The gap between the two surveys continues to grow as a result. It hit 2.3 million as of last month if the BLS’s data is accurate.

The unemployment rate is derived from the household survey, which explains why it jumped to 3.7% in October from 3.5% in September.

But perhaps the most shocking stat in the household survey was the disparity between full-time and part-time workers.

In October, full-time workers declined by 433,000 while part-time workers increased by 164,000.

Tracking this data back to March, the US has lost 490,000 full-time employees while gaining 492,000 part-time employees. 126,000 of those workers became multiple jobholders.
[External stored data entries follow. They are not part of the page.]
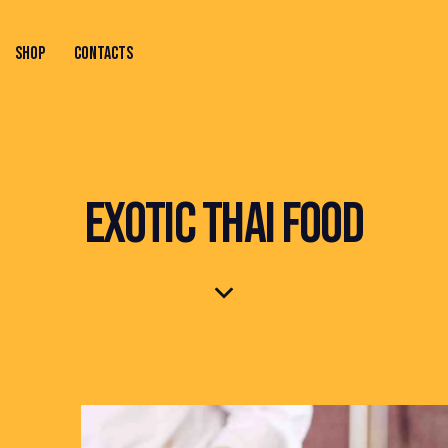
SHOP
CONTACTS
ONTACTS
EXOTIC THAI FOOD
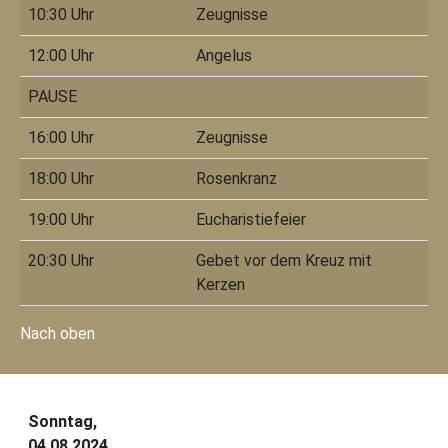
10:30 Uhr
Zeugnisse
12:00 Uhr
Angelus
PAUSE
16:00 Uhr
Zeugnisse
18:00 Uhr
Rosenkranz
19:00 Uhr
Eucharistiefeier
20:30 Uhr
Gebet vor dem Kreuz mit
Kerzen
Nach oben
Sonntag,
04.08.2024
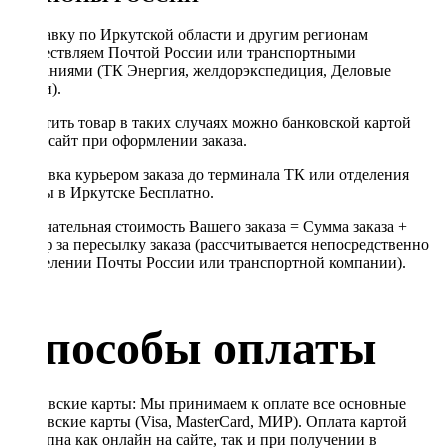
Отправку по Иркутской области и другим регионам
осуществляем Почтой России или транспортными
компаниями (ТК Энергия, желдорэкспедиция, Деловые
линии).
Оплатить товар в таких случаях можно банковской картой
через сайт при оформлении заказа.
Доставка курьером заказа до терминала ТК или отделения
Почты в Иркутске Бесплатно.
Окончательная стоимость Вашего заказа = Сумма заказа +
Тариф за пересылку заказа (рассчитывается непосредственно
в отделении Почты России или транспортной компании).
Способы оплаты
Банковские карты: Мы принимаем к оплате все основные
банковские карты (Visa, MasterCard, МИР). Оплата картой
доступна как онлайн на сайте, так и при получении в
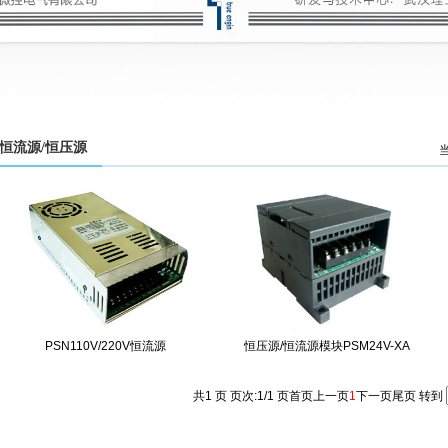
恒流源/恒压源
PSN110V/220V恒流源
恒压源/恒流源模块PSM24V-XA
共1 页 页次:1/1 页
首页
上一页
1
下一页
尾页
转到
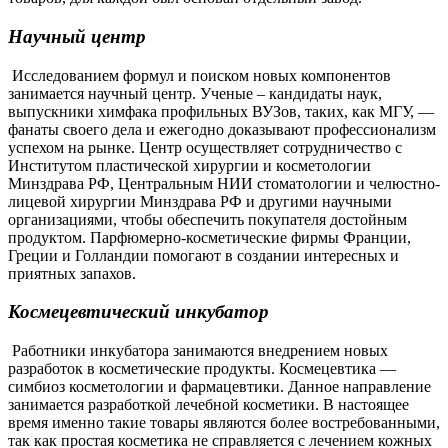
Научный центр
Исследованием формул и поиском новых компонентов
занимается научный центр. Ученые – кандидаты наук,
выпускники химфака профильных ВУЗов, таких, как МГУ, —
фанаты своего дела и ежегодно доказывают профессионализм
успехом на рынке. Центр осуществляет сотрудничество с
Институтом пластической хирургии и косметологии
Минздрава РФ, Центральным НИИ стоматологии и челюстно-
лицевой хирургии Минздрава РФ и другими научными
организациями, чтобы обеспечить покупателя достойным
продуктом. Парфюмерно-косметические фирмы Франции,
Греции и Голландии помогают в создании интересных и
приятных запахов.
Космецевтический инкубатор
Работники инкубатора занимаются внедрением новых
разработок в косметические продукты. Космецевтика —
симбиоз косметологии и фармацевтики. Данное направление
занимается разработкой лечебной косметики. В настоящее
время именно такие товары являются более востребованными,
так как простая косметика не справляется с лечением кожных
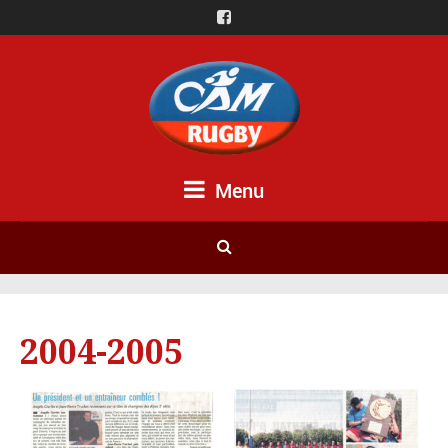
Menu
2004-2005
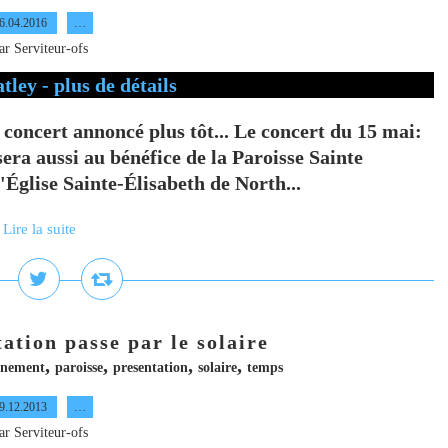
6.04.2016
…
ar Serviteur-ofs
 concert annoncé plus tôt... Le concert du 15 mai:
era aussi au bénéfice de la Paroisse Sainte
l'Église Sainte-Élisabeth de North...
Lire la suite
ation passe par le solaire
,
,
,
,
nnement
paroisse
presentation
solaire
temps
9.12.2013
…
ar Serviteur-ofs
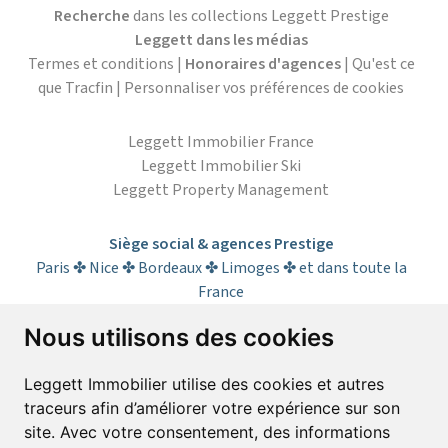
Recherche
dans les collections Leggett Prestige
Leggett dans les médias
Termes et conditions
|
Honoraires d'agences
|
Qu'est ce
que Tracfin
|
Personnaliser vos préférences de cookies
Leggett Immobilier France
Leggett Immobilier Ski
Leggett Property Management
Siège social & agences Prestige
Paris ✤ Nice ✤ Bordeaux ✤ Limoges ✤ et dans toute la
France
Nous utilisons des cookies
S’abonner à la lettre d’informations
Leggett Immobilier utilise des cookies et autres
traceurs afin d’améliorer votre expérience sur son
Prénom*
Nom*
site. Avec votre consentement, des informations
In other words, the number of actual working Americans in the US has not changed since March. Instead, many people lost their full-time jobs and were forced to take on lower-paying, part-time positions. And among that group, a significant number (roughly 25%) had to hold multiple jobs to make ends meet.

I don’t think you have to be an economist to realize that’s bad news. And, like we’ve said numerous times, the market is still living in “opposite land” where bad news is good news for equities with a Fed that’s fighting inflation.

Bloomberg chief economist Anna Wong doesn’t think the Fed’s plans will change following today’s uptick in unemployment, however.

“The jobs report for October sends mixed signals about the labor market, with one survey showing robust job gains while another shows a big jump in unemployment,” Wong wrote.

“Filtering the noise in the data, our takeaway is that the labor market is still very tight and much adjustment still needs to occur before unemployment is close to a neutral level. We expect that the Fed will ultimately have to raise rates to 5% next year.”

There’s no doubt that unemployment will continue to climb, however, even if more part-time workers are added.

Within the last 48 hours, the following companies have announced major layoffs:

Lyft (13% of workers), Opendoor (18%), Stripe (14%), Chime (12%), Morgan Stanley (percentage yet to be disclosed), and Twitter, which terminated 50% of its employees today.

The November jobs report is due out on December 2nd, twelve days before the FOMC meeting wraps on December 14th.

If the November jobs report reveals a big uptick in unemployment (given the recent firings, it probably will), the Fed may finally pivot, launching the year-end “Santa rally” that bulls have been waiting for.